U.S. intelligence reports say that Philippines President Ferdinand E. Marcos, in the midst of a reelection campaign, is seriously ill with a cyclical, "potentially fatal" rare disease complicated by diabetes, well-informed sources said today.
According to the U.S. intelligence assessment, Marcos is suffering from a periodic form of lupus, a disease in which antibodies attack the body's own tissues, including such organs as the kidneys.
The U.S. reports said that Marcos has had "a number of kidney transplants" but his body has rejected the transplanted organs each time. In addition, the reports say, he suffers from diabetes.
Reports from the Philippines said Marcos appears tired from the election campaign. He is often carried by aides to his campaign appearances and sometimes is propped up during speeches.

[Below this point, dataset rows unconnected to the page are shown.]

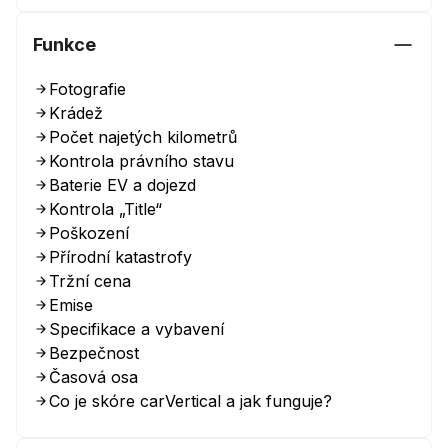
Funkce
Fotografie
Krádež
Počet najetých kilometrů
Kontrola právního stavu
Baterie EV a dojezd
Kontrola „Title“
Poškození
Přírodní katastrofy
Tržní cena
Emise
Specifikace a vybavení
Bezpečnost
Časová osa
Co je skóre carVertical a jak funguje?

The Washington Post said Marcos, 68, "is so weakened" that he has had to cut back on his out-of-Manila campaign dates because of his failing health.

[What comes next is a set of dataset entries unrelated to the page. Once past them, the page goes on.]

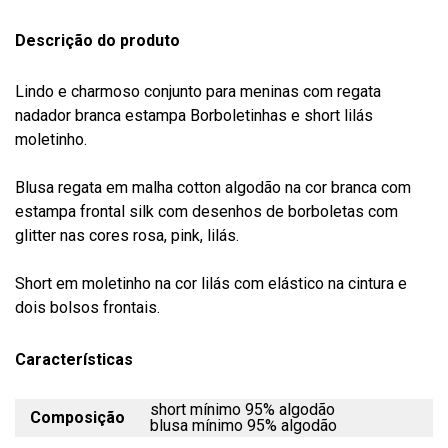
Descrição do produto
Lindo e charmoso conjunto para meninas com regata
nadador branca estampa Borboletinhas e short lilás
moletinho.
Blusa regata em malha cotton algodão na cor branca com
estampa frontal silk com desenhos de borboletas com
glitter nas cores rosa, pink, lilás.
Short em moletinho na cor lilás com elástico na cintura e
dois bolsos frontais.
Características
short mínimo 95% algodão
Composição
blusa mínimo 95% algodão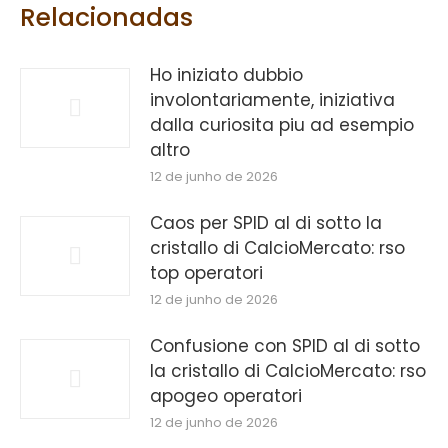
Relacionadas
Ho iniziato dubbio
involontariamente, iniziativa
dalla curiosita piu ad esempio
altro
12 de junho de 2026
Caos per SPID al di sotto la
cristallo di CalcioMercato: rso
top operatori
12 de junho de 2026
Confusione con SPID al di sotto
la cristallo di CalcioMercato: rso
apogeo operatori
12 de junho de 2026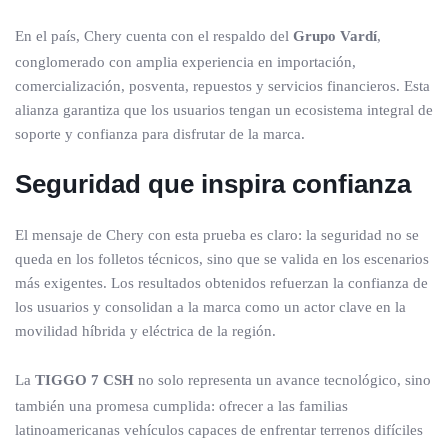
En el país, Chery cuenta con el respaldo del
Grupo Vardí
,
conglomerado con amplia experiencia en importación,
comercialización, posventa, repuestos y servicios financieros. Esta
alianza garantiza que los usuarios tengan un ecosistema integral de
soporte y confianza para disfrutar de la marca.
Seguridad que inspira confianza
El mensaje de Chery con esta prueba es claro: la seguridad no se
queda en los folletos técnicos, sino que se valida en los escenarios
más exigentes. Los resultados obtenidos refuerzan la confianza de
los usuarios y consolidan a la marca como un actor clave en la
movilidad híbrida y eléctrica de la región.
La
TIGGO 7 CSH
no solo representa un avance tecnológico, sino
también una promesa cumplida: ofrecer a las familias
latinoamericanas vehículos capaces de enfrentar terrenos difíciles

The newspaper said Marcos has already survived bouts with lupus, but each time has recovered to a "lower plateau."
Failing health could seriously hamper Marcos in his bid to retain the presidency he has held for the past 20 years.
Aquino Much Younger
On Feb. 7 voters will choose between him and Corazon Aquino, the wife of Benigno S. Aquino Jr., Marcos' chief political opponent who was slain on his return to the Philippines three years ago. Cory Aquino is 26 years younger than Marcos and is waging a vigorous but decidedly uphill campaign.
In Manila, Philippine Information Minister Gregorio Cendana today denied reports that Marcos is ill. "He is in the public view for all to see," Cendana said. "How can he stand the rigors of the 9 a.m. to 9 p.m. campaign if he is not healthy?"
A statement issued later in the day by the Philippine government described reports of Marcos bleeding while campaigning Thursday as "completely fabricated." It said reports of "emergency treatment" on Marcos for a scratch on his hand were "like comparing a burp to a heart seizure," the presidential palace statement said.
Marcos campaigned in two cities north of Manila on Thursday but was visibly tired. He dabbed his watering eyes repeatedly and took frequent drinks on a stage in the town of Urdaneta. At one point, reporters saw him swallow what appeared to be some pills on stage and wash them down with water.
Help From Aide
An aide kept a firm hand to his back to help him ascend a slight incline to Urdaneta's market area.
In Dagupan City, his second stop, a woman in a surging crowd tried to grab Marcos as he was being carried by aides toward the stage, apparently scratching him on his right hand, drawing blood from a spot frequently seen covered by a bandage. He was treated by a nurse and then spoke for more than an hour.
Despite government denials, Marcos has delayed or canceled several campaign trips outside Manila. He is usually carried into town plazas for speeches but sometimes walks on his own.